Groundhogs are very common fixtures in yards and gardens across the United States and Canada. They are somewhat considered American icons, thanks to their place in movies and also because they are the official announcers of springtime. Groundhogs are known, despite all this, as pests for property owners who pride themselves on manicured lawns and award-winning gardens. Once one burrows in your yard, it’s often nearly impossible to get it back out. Odds are that the groundhog will mate and generate offspring before you ever manage to shoo it off your property. While you may decide to make peace with your new furry friends, and let them have a small share of your vegetable garden, many people want them gone.
There are a couple of options for getting rid of a groundhog, but they do not end with your backyard buddy finding a happy ending elsewhere. Most states require that you trap and kill a pest if you cannot get it off your property. Very few states allow you to trap and relocate a groundhog, meaning you’ll have to find a humane way to execute the animal. If you’re not up for that, you can always call a professional pest control company. They can manage it quickly and effectively, but that will cost you a pretty penny.
If you’re on a budget, or too soft-hearted to trap and kill a groundhog (and its whole family), your best option is to try to deter it from coming back to your property. Fill up the tunnels with dirt, spray repellant everywhere, or reinforce fences and make raised garden beds. Turn on sprinklers if the weather permits, and just try to discourage them from setting up shop in your yard.
One thing you can never do, however, is trap the groundhog and decide to keep it (or the whole family) as a pet. It is illegal to make a wild animal your pet.
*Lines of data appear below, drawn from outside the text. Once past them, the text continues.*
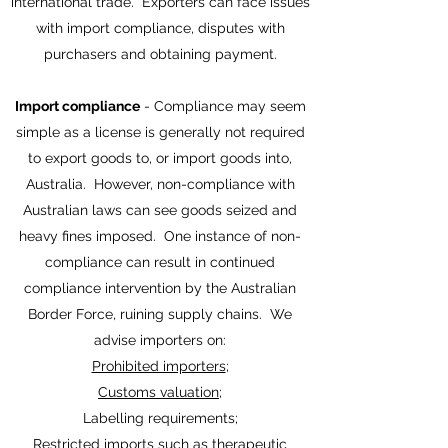
international trade. Exporters can face issues
with import compliance, disputes with
purchasers and obtaining payment.
Import compliance
- Compliance may seem
simple as a license is generally not required
to export goods to, or import goods into,
Australia. However, non-compliance with
Australian laws can see goods seized and
heavy fines imposed. One instance of non-
compliance can result in continued
compliance intervention by the Australian
Border Force, ruining supply chains. We
advise importers on:
Prohibited importers
;
Customs valuation
;
Labelling requirements;
Restricted imports such as therapeutic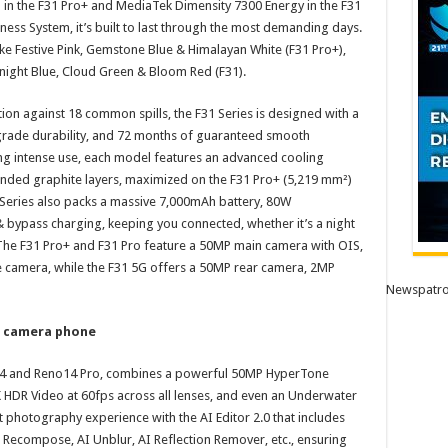
in the F31 Pro+ and MediaTek Dimensity 7300 Energy in the F31
ess System, it’s built to last through the most demanding days.
ke Festive Pink, Gemstone Blue & Himalayan White (F31 Pro+),
night Blue, Cloud Green & Bloom Red (F31).
tion against 18 common spills, the F31 Series is designed with a
rade durability, and 72 months of guaranteed smooth
ng intense use, each model features an advanced cooling
nded graphite layers, maximized on the F31 Pro+ (5,219 mm²)
1 Series also packs a massive 7,000mAh battery, 80W
ypass charging, keeping you connected, whether it’s a night
. The F31 Pro+ and F31 Pro feature a 50MP main camera with OIS,
amera, while the F31 5G offers a 50MP rear camera, 2MP
Newspatro
l camera phone
4 and Reno14 Pro, combines a powerful 50MP HyperTone
K HDR Video at 60fps across all lenses, and even an Underwater
t photography experience with the AI Editor 2.0 that includes
AI Recompose, AI Unblur, AI Reflection Remover, etc., ensuring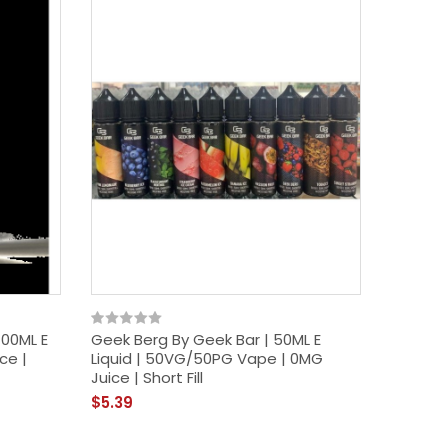
100ML E
Geek Berg By Geek Bar | 50ML E
Cucumb
ce |
Liquid | 50VG/50PG Vape | 0MG
100ML E
Juice | Short Fill
Juice | S
$5.39
$12.39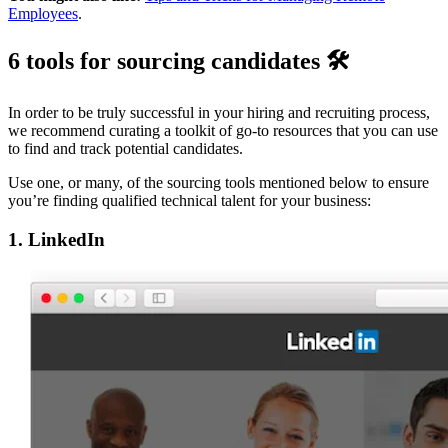
Employees
.
6 tools for sourcing candidates 🛠
In order to be truly successful in your hiring and recruiting process,
we recommend curating a toolkit of go-to resources that you can use
to find and track potential candidates.
Use one, or many, of the sourcing tools mentioned below to ensure
you’re finding qualified technical talent for your business:
1. LinkedIn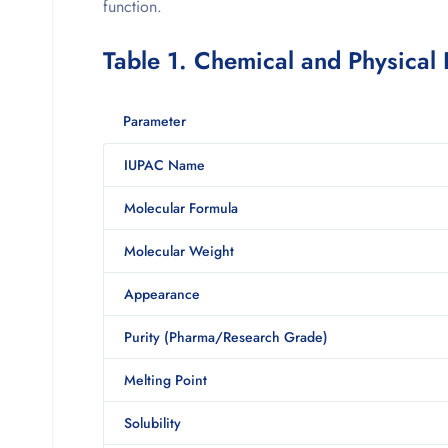
function.
Table 1. Chemical and Physical
Parameter
IUPAC Name
Molecular Formula
Molecular Weight
Appearance
Purity (Pharma/Research Grade)
Melting Point
Solubility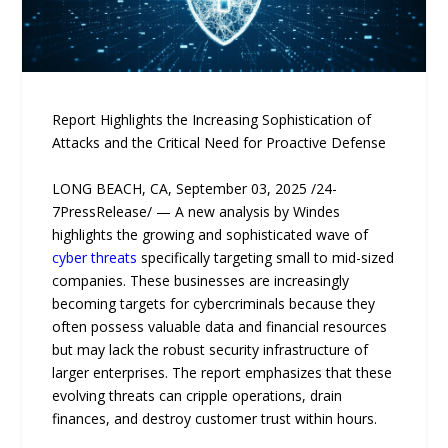
Report Highlights the Increasing Sophistication of
Attacks and the Critical Need for Proactive Defense
LONG BEACH, CA, September 03, 2025 /24-
7PressRelease/ — A new analysis by Windes
highlights the growing and sophisticated wave of
cyber threats
specifically targeting small to mid-sized
companies. These businesses are increasingly
becoming targets for cybercriminals because they
often possess valuable data and financial resources
but may lack the robust security infrastructure of
larger enterprises. The report emphasizes that these
evolving threats can cripple operations, drain
finances, and destroy customer trust within hours.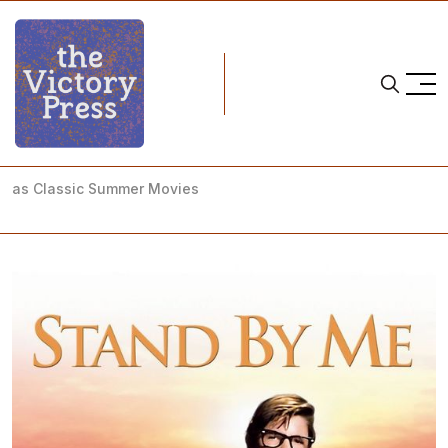
Home
nwsl
NWSL Notebook: The NWSL Teams' Summer Performances
as Classic Summer Movies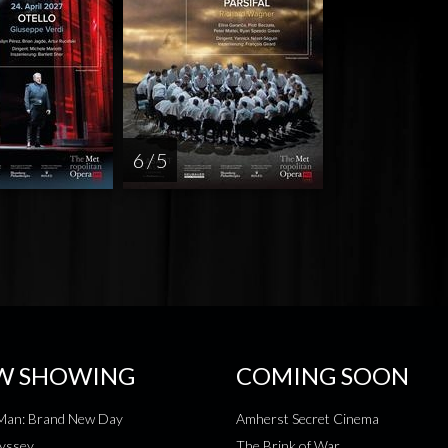
6 / 5
W SHOWING
COMING SOON
-Man: Brand New Day
Amherst Secret Cinema
yssey
The Brink of War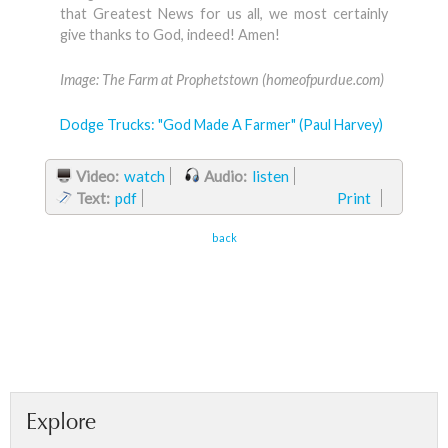
that Greatest News for us all, we most certainly
give thanks to God, indeed! Amen!
Image: The Farm at Prophetstown (homeofpurdue.com)
Dodge Trucks: "God Made A Farmer" (Paul Harvey)
Video:
watch
Audio:
listen
Text:
pdf
Print
back
Explore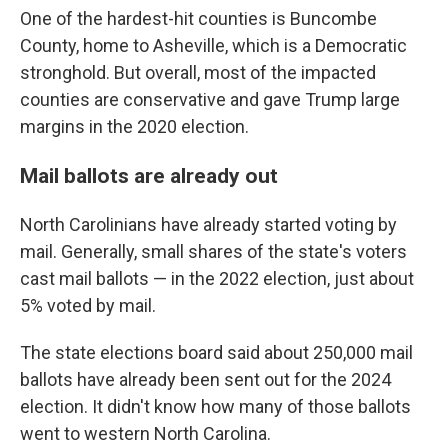
One of the hardest-hit counties is Buncombe
County, home to Asheville, which is a Democratic
stronghold. But overall, most of the impacted
counties are conservative and gave Trump large
margins in the 2020 election.
Mail ballots are already out
North Carolinians have already started voting by
mail. Generally, small shares of the state's voters
cast mail ballots — in the 2022 election, just about
5% voted by mail.
The state elections board said about 250,000 mail
ballots have already been sent out for the 2024
election. It didn't know how many of those ballots
went to western North Carolina.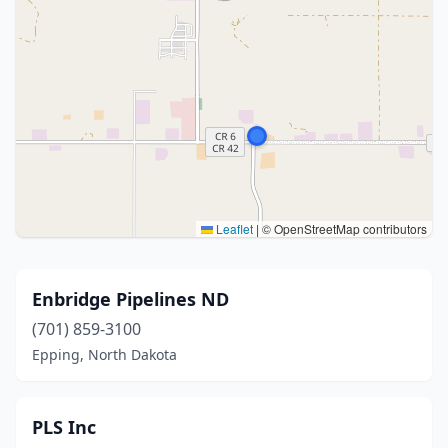
Leaflet
|
© OpenStreetMap contributors
Enbridge Pipelines ND
(701) 859-3100
Epping, North Dakota
PLS Inc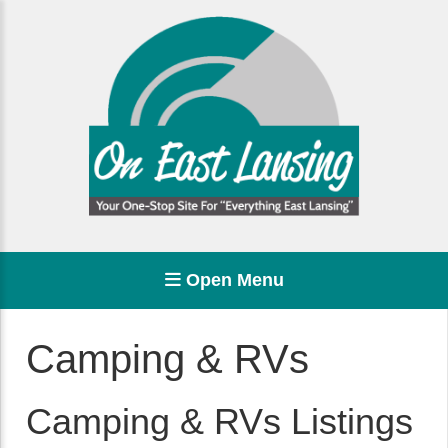
Open Menu
Camping & RVs
Camping & RVs Listings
Not only are you trying to domesticate an animal, but you may be preventing a mother from returning to her den, or separating a family of groundhogs. Outdoor cages (the only cages one would feasibly want to keep a wild animal in) also make them sitting ducks for large predators. That is not good for either you or the groundhogs, as you don’t want large predators returning to your yard.
Groundhogs do not make good pets, as they obviously dig and chew through almost anything in their path. Odds are, they will find a way out of a cage and will escape eventually. It is especially important that you do not try to keep baby groundhogs, even if you know they are orphaned. It is best to call your local animal control or an animal shelter to ask if they can take them in and rehabilitate them. Baby groundhogs are very sensitive, and can die if not given the proper attention. Despite being cute, groundhogs do not make good pets.